Within the records, which lines hold the string "ViaMichelin"? Report each one by copying it.

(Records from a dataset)
*** Begin section ***
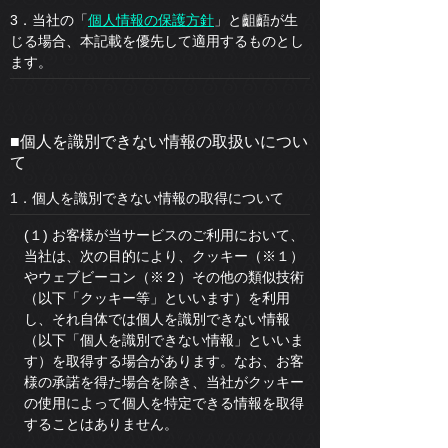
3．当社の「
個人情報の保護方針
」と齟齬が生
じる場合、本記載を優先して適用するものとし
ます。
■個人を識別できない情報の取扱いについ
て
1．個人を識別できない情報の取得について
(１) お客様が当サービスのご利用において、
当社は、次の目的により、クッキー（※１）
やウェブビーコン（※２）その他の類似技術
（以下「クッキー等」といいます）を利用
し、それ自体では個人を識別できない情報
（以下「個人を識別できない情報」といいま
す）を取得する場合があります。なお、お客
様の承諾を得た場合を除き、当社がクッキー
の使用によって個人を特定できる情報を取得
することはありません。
*** End section ***
*** Begin section ***
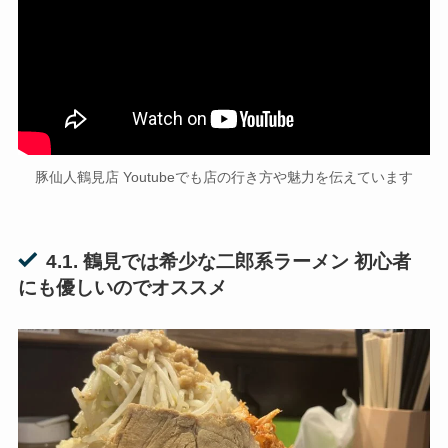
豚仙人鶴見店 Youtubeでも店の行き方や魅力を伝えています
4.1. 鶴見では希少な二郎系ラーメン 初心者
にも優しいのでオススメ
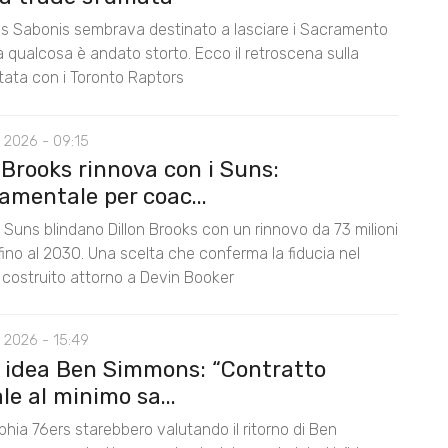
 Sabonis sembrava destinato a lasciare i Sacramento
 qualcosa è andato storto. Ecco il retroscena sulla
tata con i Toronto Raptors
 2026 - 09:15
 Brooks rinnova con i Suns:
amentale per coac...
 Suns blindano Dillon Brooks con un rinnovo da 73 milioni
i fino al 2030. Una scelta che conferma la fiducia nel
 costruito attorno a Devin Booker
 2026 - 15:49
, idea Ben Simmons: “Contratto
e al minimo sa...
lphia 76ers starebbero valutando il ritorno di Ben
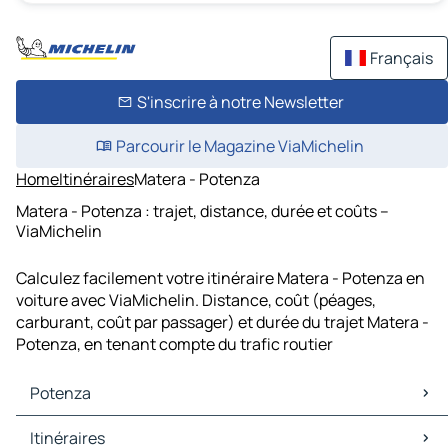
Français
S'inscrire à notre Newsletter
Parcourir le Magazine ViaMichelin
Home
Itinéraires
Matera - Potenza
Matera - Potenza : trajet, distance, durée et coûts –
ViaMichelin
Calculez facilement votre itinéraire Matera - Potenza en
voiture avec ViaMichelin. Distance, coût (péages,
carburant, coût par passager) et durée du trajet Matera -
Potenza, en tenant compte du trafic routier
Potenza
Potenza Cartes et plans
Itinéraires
*** End section ***
Exercise response ::
Parcourir le Magazine ViaMichelin
ViaMichelin
voiture avec ViaMichelin. Distance, coût (péages,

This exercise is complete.